- Born: Ciril Amorós Bohem 18 March 1904 (age 122) Valencia, Spain

= Ciril Amorós =

Spanish footballer (1904–?)

Ciril Amorós Bohem (18 March 1904 — Unknown) was a Spanish footballer.

Born in València, he was the grandson of Ciril Amorós i Pastor, and spent his youth in Madrid, playing football in the German Institute, Areneros FC and Racing Madrid. In 1921 he moved to Germany, country of birth of his mother, where he played for Victoria Hamburg and then, during a short time in Barcelona, he would join RCD Espanyol.

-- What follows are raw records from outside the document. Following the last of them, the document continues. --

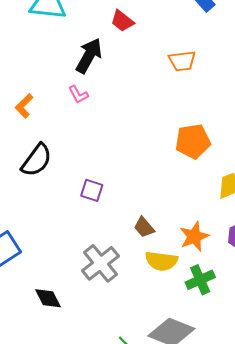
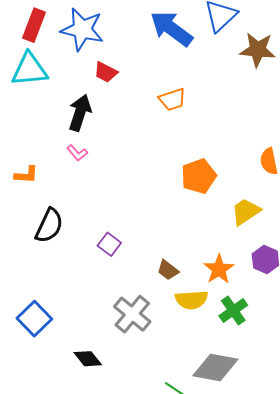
orange L-shape: (24, 106) -> (26, 175), turned -120
purple square: (92, 190) -> (109, 244), turned 30

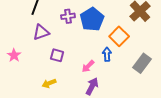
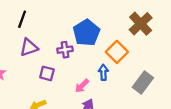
purple cross: (68, 16) -> (65, 50), moved

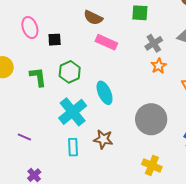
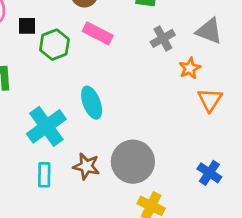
orange star: (159, 66) -> (190, 68), moved
green hexagon: (70, 72) -> (54, 45), moved
gray circle: (151, 119) -> (133, 162), moved

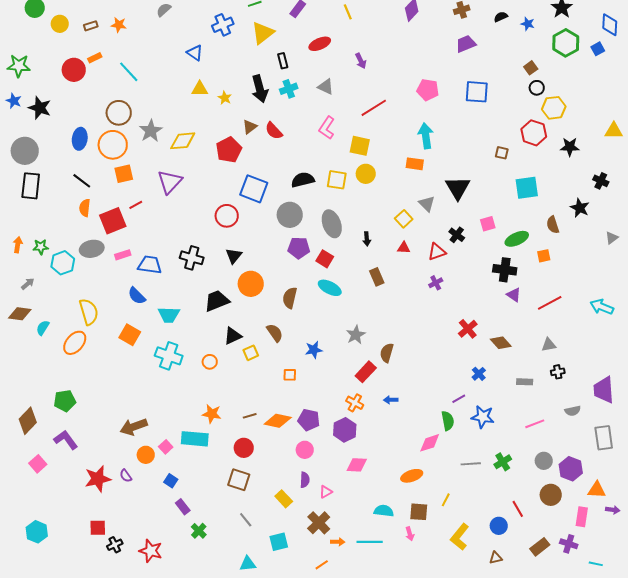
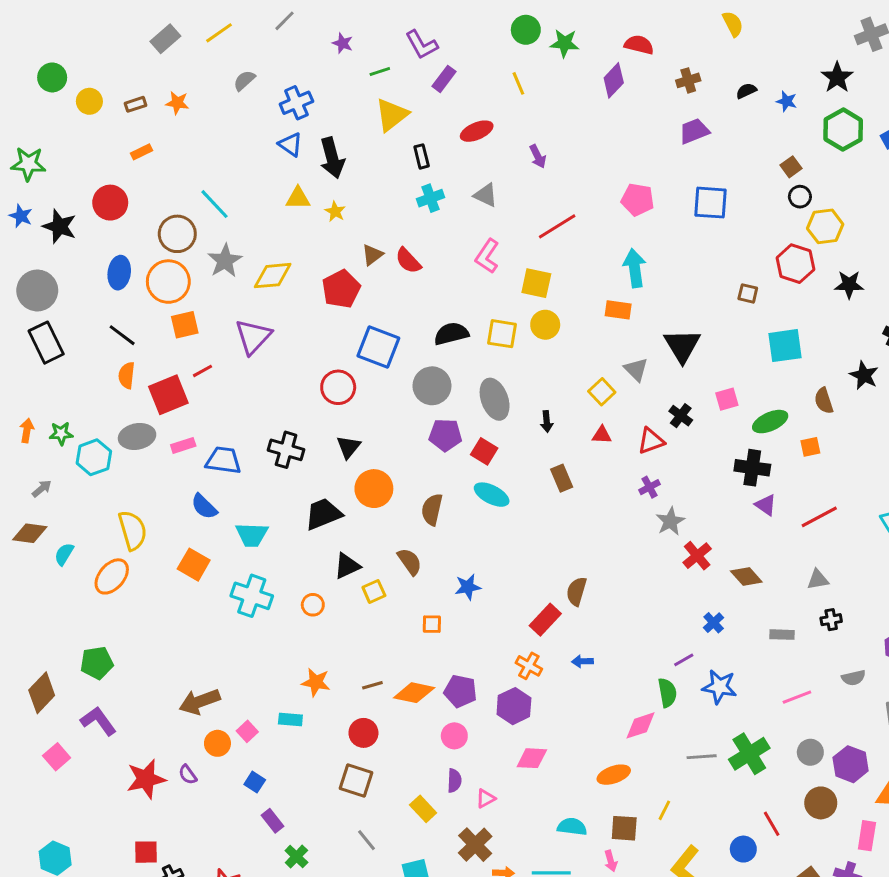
blue cross: (223, 25) -> (296, 103), moved
red circle: (74, 70) -> (110, 203), moved
cyan line: (129, 72) -> (215, 204), moved
black arrow: (260, 89) -> (332, 158), moved
black rectangle: (31, 186) -> (46, 343), turned -32
gray star: (356, 335) -> (670, 521), moved
cyan rectangle: (195, 439) -> (290, 719), size x0.6
green cross: (503, 462) -> (749, 754), size x1.5

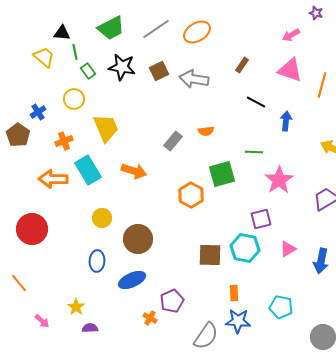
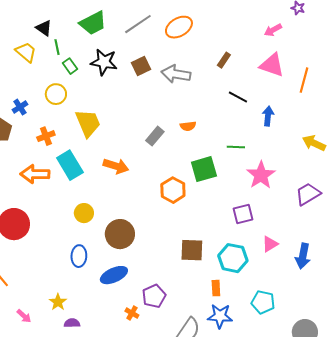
black triangle: (62, 33) -> (44, 28), turned 30
cyan hexagon: (245, 248) -> (233, 258), moved

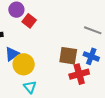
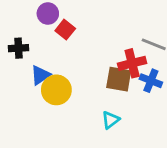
red cross: (79, 74) -> (132, 63), moved
cyan triangle: (30, 87) -> (111, 120), moved, turned 32

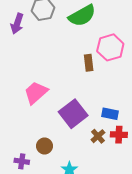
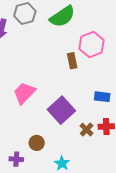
blue rectangle: (110, 114) -> (102, 97), moved

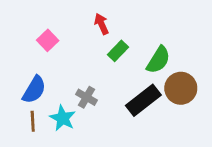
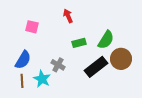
pink square: (48, 40) -> (32, 27), turned -32
green rectangle: (118, 51) -> (79, 43), moved, turned 32

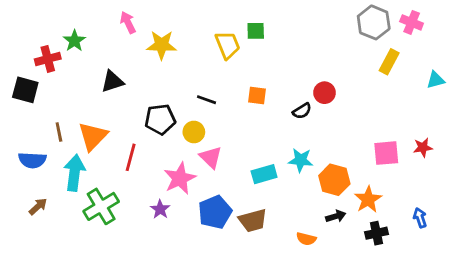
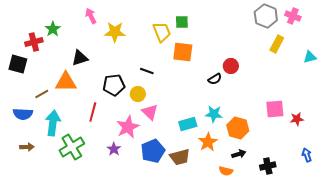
orange square: (257, 95) -> (183, 52), moved, size x1.5
brown line: (59, 132) -> (42, 94), turned 72
orange triangle: (93, 136) -> (66, 82), moved, turned 45
red star: (423, 147) -> (297, 119), moved
orange star: (368, 199) -> (208, 142), moved
brown arrow: (38, 206) -> (27, 147), turned 40
blue arrow: (420, 218) -> (307, 155), moved
orange semicircle: (306, 239) -> (226, 171), moved

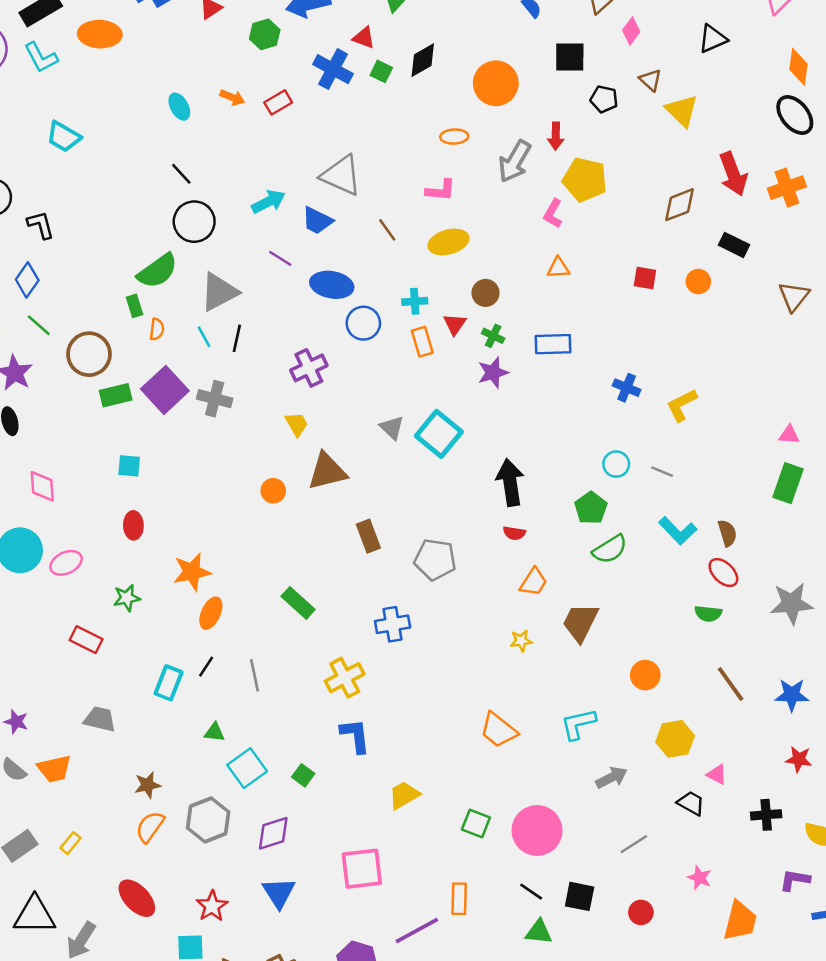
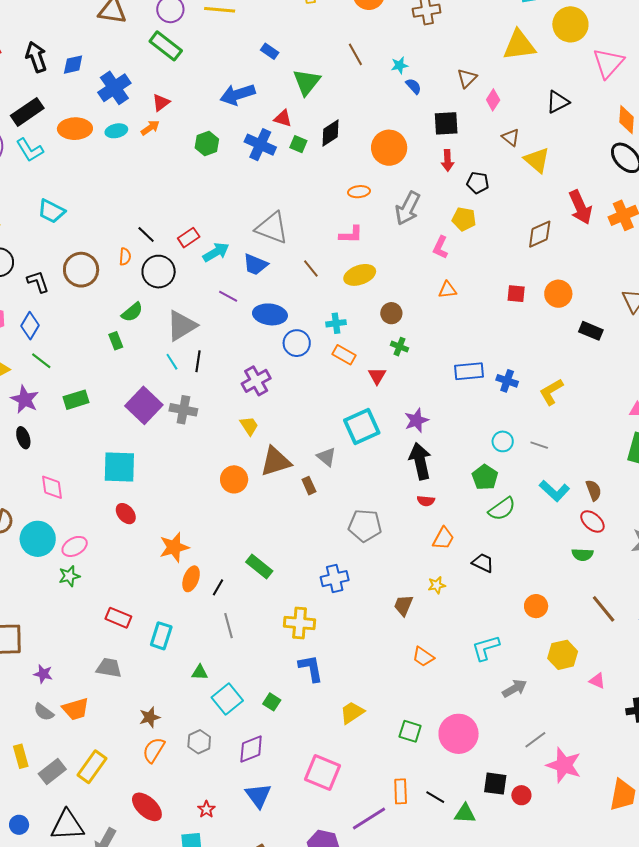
green hexagon: (265, 34) -> (207, 144), moved
orange arrow: (232, 97) -> (150, 128), moved, turned -54
black pentagon: (604, 99) -> (478, 183), moved
red rectangle: (278, 102) -> (189, 238), moved
cyan ellipse: (179, 107) -> (116, 131), moved, turned -70
red arrow: (556, 136) -> (447, 160), moved
yellow pentagon: (585, 180) -> (464, 219), size x0.7
black rectangle: (734, 245) -> (591, 331), moved
green semicircle: (158, 271) -> (132, 312), size x0.7
orange circle: (698, 282) -> (558, 294), size x1.4
red triangle: (455, 324) -> (377, 376), moved
orange semicircle: (157, 329) -> (125, 257), moved
orange rectangle: (422, 342) -> (344, 355), turned -40
blue rectangle: (553, 344) -> (469, 371), moved
brown circle: (89, 354) -> (81, 270), moved
purple star: (493, 373) -> (416, 420), moved
green rectangle: (116, 395) -> (76, 400), moved
gray triangle: (392, 428) -> (326, 457), moved
cyan square: (439, 434) -> (362, 426), turned 30
cyan square: (129, 466) -> (119, 467), size x1.8
orange circle: (273, 491) -> (234, 479), size x1.4
red ellipse: (133, 525) -> (126, 514), turned -35
brown rectangle: (368, 536) -> (309, 486), moved, size x0.7
green star: (127, 598) -> (69, 576), moved
brown trapezoid: (580, 622) -> (403, 605), moved, size x0.7
red rectangle: (86, 640) -> (118, 618), moved
black line: (206, 667) -> (218, 587), moved
yellow cross: (345, 678) -> (300, 623), turned 36
orange trapezoid: (498, 730) -> (423, 657), size x0.7
black trapezoid: (691, 803) -> (483, 563), moved
gray hexagon: (208, 820) -> (199, 742), size x0.7
yellow rectangle: (71, 843) -> (92, 767), size x1.8
pink square: (362, 869) -> (323, 773), turned 33
pink star: (699, 878) -> (564, 765), moved, size x1.8
black line: (531, 892) -> (435, 797), moved
red star: (212, 906) -> (206, 809), size x0.7
red circle: (641, 912) -> (521, 795), moved

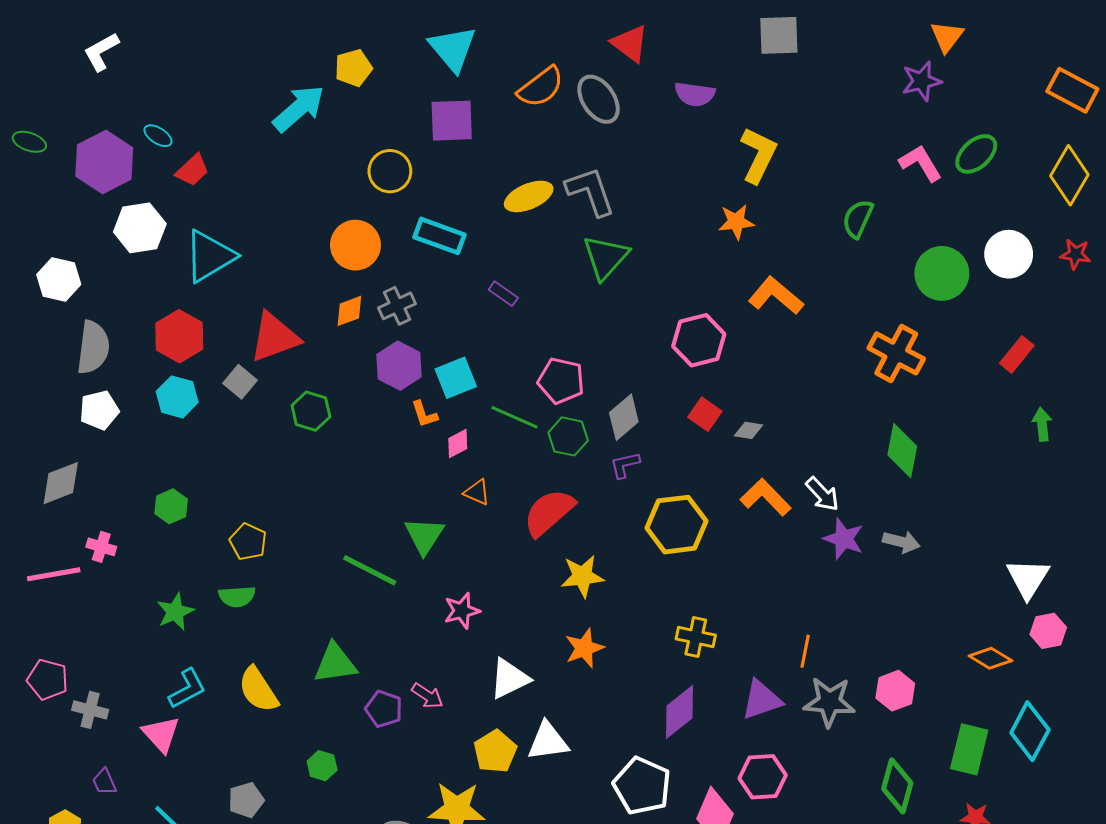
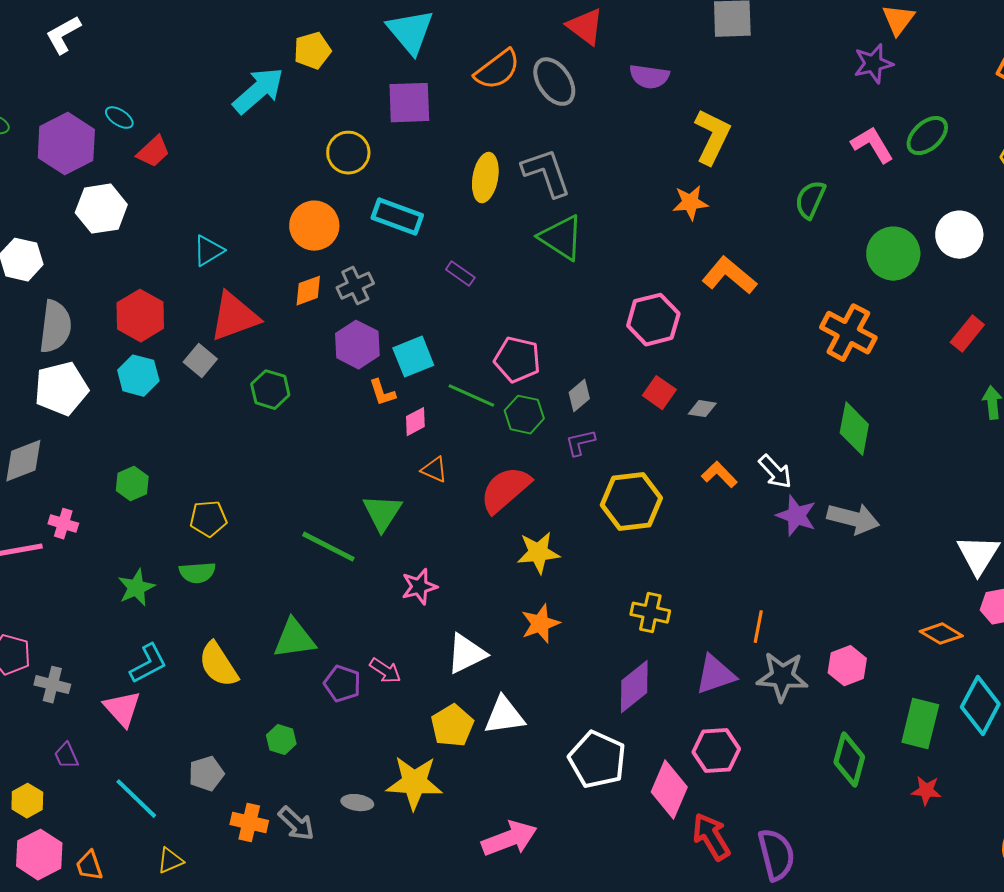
yellow ellipse: (529, 196) -> (485, 178), turned -57
cyan triangle: (210, 256) -> (208, 251), moved, size x0.6
green triangle: (606, 257) -> (561, 238), turned -39
white pentagon: (99, 410) -> (61, 389), size x1.4
gray diamond: (624, 417) -> (579, 396), size x0.7
orange L-shape: (766, 497) -> (719, 475), size x0.7
yellow pentagon: (248, 542) -> (208, 519), turned -30
gray arrow: (901, 542) -> (853, 519), size x1.4

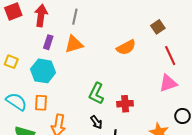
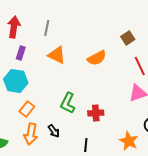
orange triangle: (74, 44) -> (57, 55), moved, turned 42
orange rectangle: (41, 103) -> (27, 109), moved, turned 35
black arrow: (96, 122) -> (54, 131), moved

Amorós joined Valencia during the 1924–25 season, staying in the club for a decade and gaining the promotion to first division. At Mestalla he was remembered as an elegant and effective player, shy outside the pitch. Despite that, he was a player with a strong mood, and served as the team captain.

Alongside Pasarín, he was one of the players who led an incident in the Chamartín Stadium during a Copa del Rey match in 1930, when Valencia players left the pitch before the game ended as a protest against a referee's favoritism for Real Madrid, the home team.

On 21 March 1933, he received an homage in Mestalla Stadium, where he received a cup and Valencia played a friendly match.